THE TASK —
Return every line from the records below with the string "parts".
==============================
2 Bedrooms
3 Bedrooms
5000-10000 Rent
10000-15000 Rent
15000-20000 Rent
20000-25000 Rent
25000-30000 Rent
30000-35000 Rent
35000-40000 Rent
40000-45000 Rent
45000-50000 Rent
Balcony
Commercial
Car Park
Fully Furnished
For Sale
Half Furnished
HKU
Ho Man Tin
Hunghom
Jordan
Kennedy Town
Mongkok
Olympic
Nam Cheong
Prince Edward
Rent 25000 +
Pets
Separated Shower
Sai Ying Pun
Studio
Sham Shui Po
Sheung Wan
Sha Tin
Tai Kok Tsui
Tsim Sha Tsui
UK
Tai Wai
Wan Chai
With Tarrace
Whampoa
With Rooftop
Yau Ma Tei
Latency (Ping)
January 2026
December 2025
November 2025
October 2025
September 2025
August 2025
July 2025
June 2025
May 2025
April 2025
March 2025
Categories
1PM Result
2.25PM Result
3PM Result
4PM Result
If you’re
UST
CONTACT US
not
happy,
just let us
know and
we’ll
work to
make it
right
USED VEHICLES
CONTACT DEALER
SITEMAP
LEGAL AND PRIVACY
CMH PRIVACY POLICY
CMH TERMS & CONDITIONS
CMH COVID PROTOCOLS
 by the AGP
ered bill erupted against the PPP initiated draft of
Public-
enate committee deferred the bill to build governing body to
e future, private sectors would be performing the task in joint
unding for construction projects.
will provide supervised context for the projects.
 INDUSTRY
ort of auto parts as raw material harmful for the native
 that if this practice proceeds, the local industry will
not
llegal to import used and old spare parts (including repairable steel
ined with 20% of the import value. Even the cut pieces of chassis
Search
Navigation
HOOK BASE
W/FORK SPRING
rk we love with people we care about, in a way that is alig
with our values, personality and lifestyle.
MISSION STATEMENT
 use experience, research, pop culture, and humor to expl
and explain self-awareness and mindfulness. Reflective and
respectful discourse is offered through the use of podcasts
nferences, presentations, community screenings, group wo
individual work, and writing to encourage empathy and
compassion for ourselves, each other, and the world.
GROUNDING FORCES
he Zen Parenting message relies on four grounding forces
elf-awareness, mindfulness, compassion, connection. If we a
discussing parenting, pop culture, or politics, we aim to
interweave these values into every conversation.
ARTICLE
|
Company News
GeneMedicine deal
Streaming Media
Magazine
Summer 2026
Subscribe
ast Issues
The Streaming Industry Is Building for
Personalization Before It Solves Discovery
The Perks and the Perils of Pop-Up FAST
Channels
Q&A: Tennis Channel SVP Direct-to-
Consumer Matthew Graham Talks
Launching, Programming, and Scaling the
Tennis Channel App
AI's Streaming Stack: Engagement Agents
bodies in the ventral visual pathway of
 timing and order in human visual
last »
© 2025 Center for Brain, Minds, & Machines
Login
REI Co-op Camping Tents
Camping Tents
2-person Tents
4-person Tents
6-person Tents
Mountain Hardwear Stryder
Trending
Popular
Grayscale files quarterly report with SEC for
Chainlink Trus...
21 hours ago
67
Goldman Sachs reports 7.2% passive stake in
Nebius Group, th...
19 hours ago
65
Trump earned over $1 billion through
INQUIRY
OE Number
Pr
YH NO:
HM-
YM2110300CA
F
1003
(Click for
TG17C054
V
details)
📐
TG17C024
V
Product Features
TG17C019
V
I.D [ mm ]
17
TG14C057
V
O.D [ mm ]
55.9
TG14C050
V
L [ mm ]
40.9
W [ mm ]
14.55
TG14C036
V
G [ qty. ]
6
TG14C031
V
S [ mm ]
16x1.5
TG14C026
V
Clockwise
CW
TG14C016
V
==============================
SOLVED EXERCISE —
ort of auto parts as raw material harmful for the native
llegal to import used and old spare parts (including repairable steel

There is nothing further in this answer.